Hillcrest's upgraded Kylo browser, which is based on Mozilla's Firefox open-source code, includes a "compatibility mode" setting that makes the software appear to Hulu as if it were a regular PC-based Firefox 3.6 browser.

Hulu, a joint venture of News Corp., NBC Universal and The Walt Disney Co., blocked the initial Kylo release just hours after its official debut in March. Hillcrest hopes the free Kylo browser leads to more sales of its Loop motion-sensitive pointer.

Hillcrest Labs' Kylo browser

In a statement, Hillcrest Labs founder and CEO Dan Simpkins said, "We fully respect the rights of content owners and aggregators, and as such, we do not deep link, re-index, divert users past ads, or overlay different user interfaces on video players. However, we believe consumers should be able to use the Kylo browser to visit any site on the Web on the display screen of their choice."

Simpkins said his company hopes that "a respectful dialog with Hulu will encourage them to consider changing their policies."

Hulu had not previously responded to inquiries about why it blocked Hillcrest's browser.

In a similar situation, Hulu has prevented the Internet TV software from startup Boxee from accessing video content, arguing that Boxee violated the Hulu terms of service or had been taking content "illegally."

Hulu's content partners don't want the site's content to be available on TVs, on the theory that access to its free on-demand TV episodes would discourage cable and satellite subscriptions. But the company may be fighting a losing battle in trying to prevent content it distributes freely on the Web from finding its way to TV sets.

Google TV, a project the search giant unveiled last week, is designed to let users search across any Web site for content including YouTube and Hulu.

According to Simpkins, Hillcrest Labs could potentially work with Google TV. "[W]e welcome the addition of Google TV and its forthcoming advancements," he said in a statement. "We believe that Hillcrest Labs is exceptionally well positioned to serve this emerging market through our TV software applications, our own branded products (like Kylo or the Loop pointer), and other remotes or peripherals that license our Freespace in-air pointing technology."

The latest version of the Kylo browser, beta 0.7, is free to download at www.kylo.tv. Hillcrest declined to disclose how many times Kylo has been downloaded.

Other features of Kylo 0.7 include: the ability to launch the browser from a plugin created for Windows Media Center; an autohide option for the control bar and keyboard; enhanced zooming; print from their TV; and an updated directory of links.

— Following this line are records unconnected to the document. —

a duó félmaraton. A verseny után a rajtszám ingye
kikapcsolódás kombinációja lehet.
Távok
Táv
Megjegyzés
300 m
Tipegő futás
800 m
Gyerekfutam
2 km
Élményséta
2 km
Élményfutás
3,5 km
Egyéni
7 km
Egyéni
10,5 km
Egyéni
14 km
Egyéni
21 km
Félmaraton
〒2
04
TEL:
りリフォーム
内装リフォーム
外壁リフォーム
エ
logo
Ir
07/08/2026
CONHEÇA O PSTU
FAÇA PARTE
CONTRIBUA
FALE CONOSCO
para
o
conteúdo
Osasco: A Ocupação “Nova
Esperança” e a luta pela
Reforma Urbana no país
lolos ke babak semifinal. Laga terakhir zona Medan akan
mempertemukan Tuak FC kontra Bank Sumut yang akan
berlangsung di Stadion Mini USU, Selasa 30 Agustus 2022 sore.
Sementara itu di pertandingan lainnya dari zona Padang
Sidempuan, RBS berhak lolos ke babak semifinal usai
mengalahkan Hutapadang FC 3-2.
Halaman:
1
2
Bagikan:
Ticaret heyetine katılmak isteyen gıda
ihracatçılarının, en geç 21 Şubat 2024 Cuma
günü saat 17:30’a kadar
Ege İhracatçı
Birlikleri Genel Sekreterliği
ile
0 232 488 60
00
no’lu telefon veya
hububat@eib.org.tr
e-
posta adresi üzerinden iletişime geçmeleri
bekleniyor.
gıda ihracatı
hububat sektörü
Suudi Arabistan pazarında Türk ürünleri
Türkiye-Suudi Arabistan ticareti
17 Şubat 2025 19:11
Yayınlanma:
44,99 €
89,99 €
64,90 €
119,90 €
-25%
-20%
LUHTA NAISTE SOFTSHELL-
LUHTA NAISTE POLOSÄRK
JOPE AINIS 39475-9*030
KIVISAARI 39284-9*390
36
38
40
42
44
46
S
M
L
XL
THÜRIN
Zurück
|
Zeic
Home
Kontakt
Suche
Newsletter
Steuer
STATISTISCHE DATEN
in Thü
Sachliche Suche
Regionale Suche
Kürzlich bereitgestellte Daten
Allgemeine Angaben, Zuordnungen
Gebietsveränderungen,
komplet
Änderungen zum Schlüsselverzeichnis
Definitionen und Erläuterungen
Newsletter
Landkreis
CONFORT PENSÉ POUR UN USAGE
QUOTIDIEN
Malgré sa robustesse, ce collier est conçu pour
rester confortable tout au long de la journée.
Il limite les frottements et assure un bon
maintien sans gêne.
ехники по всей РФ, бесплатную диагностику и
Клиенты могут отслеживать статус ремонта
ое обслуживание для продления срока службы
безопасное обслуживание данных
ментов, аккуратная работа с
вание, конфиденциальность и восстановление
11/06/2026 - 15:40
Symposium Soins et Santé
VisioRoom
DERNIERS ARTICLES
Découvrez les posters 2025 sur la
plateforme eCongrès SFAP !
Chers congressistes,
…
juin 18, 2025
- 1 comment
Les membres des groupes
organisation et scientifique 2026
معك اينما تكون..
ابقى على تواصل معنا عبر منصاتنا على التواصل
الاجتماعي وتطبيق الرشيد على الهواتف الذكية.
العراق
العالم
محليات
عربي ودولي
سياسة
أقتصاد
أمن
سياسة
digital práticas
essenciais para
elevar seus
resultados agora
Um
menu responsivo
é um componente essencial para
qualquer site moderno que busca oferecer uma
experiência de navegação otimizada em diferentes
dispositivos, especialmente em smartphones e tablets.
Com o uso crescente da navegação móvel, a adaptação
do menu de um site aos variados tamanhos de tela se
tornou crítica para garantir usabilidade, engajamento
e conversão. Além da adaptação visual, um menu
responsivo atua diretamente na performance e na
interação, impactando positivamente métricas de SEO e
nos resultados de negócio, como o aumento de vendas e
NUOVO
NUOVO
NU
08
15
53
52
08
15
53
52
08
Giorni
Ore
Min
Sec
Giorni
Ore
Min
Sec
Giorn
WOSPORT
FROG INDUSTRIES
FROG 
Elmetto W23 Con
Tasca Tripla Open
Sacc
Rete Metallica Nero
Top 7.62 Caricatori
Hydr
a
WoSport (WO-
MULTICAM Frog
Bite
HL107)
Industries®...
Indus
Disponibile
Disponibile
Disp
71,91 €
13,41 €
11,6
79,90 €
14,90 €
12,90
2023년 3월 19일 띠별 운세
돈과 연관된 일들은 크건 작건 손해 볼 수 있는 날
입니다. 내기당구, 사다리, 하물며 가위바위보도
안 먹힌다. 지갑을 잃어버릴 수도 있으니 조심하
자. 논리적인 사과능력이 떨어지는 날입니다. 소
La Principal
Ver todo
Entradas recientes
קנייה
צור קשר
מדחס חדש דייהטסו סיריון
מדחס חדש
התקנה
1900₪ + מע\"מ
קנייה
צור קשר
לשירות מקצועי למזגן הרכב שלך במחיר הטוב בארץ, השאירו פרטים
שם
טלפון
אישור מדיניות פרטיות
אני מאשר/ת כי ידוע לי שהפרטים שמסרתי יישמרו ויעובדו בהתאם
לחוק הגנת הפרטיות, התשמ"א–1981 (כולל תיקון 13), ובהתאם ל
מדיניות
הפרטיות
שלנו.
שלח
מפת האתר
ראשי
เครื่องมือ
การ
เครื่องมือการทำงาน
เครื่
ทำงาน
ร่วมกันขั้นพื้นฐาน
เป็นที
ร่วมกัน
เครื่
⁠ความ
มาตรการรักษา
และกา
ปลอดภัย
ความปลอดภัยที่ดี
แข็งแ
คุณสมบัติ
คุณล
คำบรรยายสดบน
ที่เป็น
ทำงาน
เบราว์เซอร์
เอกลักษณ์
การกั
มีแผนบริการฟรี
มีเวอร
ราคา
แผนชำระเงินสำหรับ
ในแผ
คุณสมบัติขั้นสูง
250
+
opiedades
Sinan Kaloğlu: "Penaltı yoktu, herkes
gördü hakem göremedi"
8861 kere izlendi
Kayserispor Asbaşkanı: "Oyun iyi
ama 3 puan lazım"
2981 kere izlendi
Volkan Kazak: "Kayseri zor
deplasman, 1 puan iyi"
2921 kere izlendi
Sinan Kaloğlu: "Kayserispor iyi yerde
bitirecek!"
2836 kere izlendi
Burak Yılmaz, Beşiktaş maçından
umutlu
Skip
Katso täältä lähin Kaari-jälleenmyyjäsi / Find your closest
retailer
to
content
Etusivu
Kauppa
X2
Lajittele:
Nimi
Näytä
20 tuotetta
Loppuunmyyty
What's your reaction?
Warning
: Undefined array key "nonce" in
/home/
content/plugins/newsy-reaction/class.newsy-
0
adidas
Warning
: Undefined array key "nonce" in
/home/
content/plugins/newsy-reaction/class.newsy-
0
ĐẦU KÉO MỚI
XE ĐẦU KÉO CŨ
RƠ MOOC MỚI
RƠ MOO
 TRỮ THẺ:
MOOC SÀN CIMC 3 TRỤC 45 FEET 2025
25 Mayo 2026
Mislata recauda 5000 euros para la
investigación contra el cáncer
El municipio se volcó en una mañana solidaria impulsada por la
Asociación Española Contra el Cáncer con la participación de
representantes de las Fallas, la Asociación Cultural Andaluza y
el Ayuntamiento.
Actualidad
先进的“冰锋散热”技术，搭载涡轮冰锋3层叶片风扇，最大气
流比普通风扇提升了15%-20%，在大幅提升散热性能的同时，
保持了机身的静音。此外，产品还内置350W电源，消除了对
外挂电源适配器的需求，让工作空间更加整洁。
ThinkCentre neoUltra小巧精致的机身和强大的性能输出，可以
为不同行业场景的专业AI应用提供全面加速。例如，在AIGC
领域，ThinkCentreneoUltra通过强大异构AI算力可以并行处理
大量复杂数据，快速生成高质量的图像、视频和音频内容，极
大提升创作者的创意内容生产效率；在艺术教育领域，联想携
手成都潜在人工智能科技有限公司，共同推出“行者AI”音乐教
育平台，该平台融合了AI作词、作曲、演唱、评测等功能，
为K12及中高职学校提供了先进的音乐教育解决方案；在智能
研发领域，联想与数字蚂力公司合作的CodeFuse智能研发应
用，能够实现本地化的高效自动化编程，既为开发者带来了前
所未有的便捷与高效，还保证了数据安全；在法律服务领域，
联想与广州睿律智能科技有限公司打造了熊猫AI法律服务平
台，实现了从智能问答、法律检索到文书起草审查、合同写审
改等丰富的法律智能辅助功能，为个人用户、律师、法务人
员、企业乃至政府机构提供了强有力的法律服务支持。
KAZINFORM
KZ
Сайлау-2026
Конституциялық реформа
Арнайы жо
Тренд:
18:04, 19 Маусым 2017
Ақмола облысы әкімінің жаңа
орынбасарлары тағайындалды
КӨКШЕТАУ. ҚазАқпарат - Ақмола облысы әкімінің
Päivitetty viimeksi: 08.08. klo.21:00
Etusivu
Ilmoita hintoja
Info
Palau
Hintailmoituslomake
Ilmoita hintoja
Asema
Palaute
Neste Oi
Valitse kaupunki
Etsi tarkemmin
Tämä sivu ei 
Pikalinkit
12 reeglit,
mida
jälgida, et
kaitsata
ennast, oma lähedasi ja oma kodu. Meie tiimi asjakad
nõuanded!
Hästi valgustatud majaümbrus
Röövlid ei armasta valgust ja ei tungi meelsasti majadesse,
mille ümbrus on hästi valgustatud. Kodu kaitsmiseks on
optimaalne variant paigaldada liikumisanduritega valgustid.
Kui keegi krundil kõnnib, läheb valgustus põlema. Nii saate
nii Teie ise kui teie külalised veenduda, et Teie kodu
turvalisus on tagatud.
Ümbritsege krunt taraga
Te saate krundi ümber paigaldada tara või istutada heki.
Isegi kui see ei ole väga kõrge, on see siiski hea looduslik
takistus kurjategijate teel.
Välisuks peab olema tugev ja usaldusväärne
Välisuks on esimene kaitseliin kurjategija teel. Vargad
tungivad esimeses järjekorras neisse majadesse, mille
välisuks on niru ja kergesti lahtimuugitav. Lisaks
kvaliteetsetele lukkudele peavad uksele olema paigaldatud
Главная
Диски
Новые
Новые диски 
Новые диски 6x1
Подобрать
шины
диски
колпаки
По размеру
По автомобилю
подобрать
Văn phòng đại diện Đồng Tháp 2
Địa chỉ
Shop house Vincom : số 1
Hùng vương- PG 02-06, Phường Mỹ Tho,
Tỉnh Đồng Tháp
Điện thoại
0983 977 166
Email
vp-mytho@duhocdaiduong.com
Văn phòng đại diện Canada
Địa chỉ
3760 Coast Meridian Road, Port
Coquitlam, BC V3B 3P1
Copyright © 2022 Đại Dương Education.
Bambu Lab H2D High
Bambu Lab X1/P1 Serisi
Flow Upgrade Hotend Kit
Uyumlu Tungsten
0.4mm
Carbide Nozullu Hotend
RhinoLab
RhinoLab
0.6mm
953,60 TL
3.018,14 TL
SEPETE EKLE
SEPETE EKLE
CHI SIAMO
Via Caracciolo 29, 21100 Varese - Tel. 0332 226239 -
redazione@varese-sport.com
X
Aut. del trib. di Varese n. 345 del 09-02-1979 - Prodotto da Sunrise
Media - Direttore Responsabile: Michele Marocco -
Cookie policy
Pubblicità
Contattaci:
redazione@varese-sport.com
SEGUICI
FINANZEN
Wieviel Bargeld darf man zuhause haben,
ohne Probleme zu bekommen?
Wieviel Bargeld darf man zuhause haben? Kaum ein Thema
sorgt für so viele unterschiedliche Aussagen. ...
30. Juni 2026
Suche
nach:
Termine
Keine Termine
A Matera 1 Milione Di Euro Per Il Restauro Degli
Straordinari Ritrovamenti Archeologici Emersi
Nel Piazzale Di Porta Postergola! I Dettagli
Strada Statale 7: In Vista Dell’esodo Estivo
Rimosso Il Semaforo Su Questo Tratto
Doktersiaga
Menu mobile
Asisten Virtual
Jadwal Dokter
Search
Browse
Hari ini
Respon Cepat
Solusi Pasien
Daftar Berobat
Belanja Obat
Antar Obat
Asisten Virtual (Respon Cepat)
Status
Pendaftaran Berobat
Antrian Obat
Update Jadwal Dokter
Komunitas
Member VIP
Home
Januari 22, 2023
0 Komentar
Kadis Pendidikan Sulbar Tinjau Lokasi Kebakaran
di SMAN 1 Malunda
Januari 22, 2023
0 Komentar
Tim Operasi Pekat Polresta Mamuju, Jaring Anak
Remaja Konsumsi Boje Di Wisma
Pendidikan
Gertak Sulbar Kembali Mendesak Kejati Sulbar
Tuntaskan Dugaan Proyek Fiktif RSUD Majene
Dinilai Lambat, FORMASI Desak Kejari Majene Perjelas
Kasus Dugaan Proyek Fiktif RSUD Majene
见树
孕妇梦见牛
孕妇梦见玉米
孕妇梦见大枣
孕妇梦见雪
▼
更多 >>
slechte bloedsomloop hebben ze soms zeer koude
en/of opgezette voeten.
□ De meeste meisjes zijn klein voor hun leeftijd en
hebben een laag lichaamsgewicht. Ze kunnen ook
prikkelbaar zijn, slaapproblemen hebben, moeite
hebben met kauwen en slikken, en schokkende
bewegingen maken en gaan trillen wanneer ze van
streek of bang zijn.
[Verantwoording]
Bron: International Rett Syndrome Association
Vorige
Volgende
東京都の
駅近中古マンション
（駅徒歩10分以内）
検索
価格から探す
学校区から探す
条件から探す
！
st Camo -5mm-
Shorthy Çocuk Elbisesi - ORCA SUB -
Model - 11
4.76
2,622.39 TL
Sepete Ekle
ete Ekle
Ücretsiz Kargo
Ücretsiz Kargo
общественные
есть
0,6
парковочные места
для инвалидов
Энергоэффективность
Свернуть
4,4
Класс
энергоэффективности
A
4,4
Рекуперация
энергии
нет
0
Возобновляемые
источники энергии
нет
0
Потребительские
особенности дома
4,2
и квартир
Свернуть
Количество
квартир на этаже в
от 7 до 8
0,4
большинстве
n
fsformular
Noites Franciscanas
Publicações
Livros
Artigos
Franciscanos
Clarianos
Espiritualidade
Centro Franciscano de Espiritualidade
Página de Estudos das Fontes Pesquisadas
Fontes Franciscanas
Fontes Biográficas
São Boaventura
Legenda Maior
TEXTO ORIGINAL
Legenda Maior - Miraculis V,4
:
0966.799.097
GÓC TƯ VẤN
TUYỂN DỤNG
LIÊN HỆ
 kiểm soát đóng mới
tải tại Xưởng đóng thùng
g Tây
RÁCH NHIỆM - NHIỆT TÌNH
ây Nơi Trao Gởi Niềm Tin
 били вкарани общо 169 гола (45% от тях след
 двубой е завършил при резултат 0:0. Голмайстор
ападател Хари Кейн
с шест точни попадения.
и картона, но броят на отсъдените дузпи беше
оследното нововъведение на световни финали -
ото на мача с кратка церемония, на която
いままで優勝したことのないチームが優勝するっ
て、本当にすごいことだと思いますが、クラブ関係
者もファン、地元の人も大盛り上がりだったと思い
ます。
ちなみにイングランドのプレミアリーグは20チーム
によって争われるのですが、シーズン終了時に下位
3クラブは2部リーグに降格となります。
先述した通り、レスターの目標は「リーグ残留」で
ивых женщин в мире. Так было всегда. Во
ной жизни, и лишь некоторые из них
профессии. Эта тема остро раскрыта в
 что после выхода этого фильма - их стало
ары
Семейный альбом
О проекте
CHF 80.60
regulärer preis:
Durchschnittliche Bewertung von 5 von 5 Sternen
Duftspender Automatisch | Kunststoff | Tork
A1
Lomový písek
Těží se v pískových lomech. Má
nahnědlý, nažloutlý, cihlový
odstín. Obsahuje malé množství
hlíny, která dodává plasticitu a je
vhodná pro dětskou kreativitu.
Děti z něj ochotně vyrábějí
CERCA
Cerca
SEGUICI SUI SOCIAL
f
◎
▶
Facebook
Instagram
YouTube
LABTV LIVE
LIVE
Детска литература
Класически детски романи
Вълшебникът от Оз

As part of promoting the upgrade, Hillcrest Labs announced that the Loop pointer is available at half price -- $49 -- through June 11. The product is available from Hillcrest's site and Amazon.com.

Hillcrest Labs, based in Rockville, Md., was founded in 2001. The company is funded by NEA, AllianceBernstein, Columbia Capital, and Grotech Ventures. Companies that have licensed Hillcrest Labs' technology for use in their products include Kodak, Logitech, remote-control manufacturer Universal Electronics (UEI) and ZillionTV.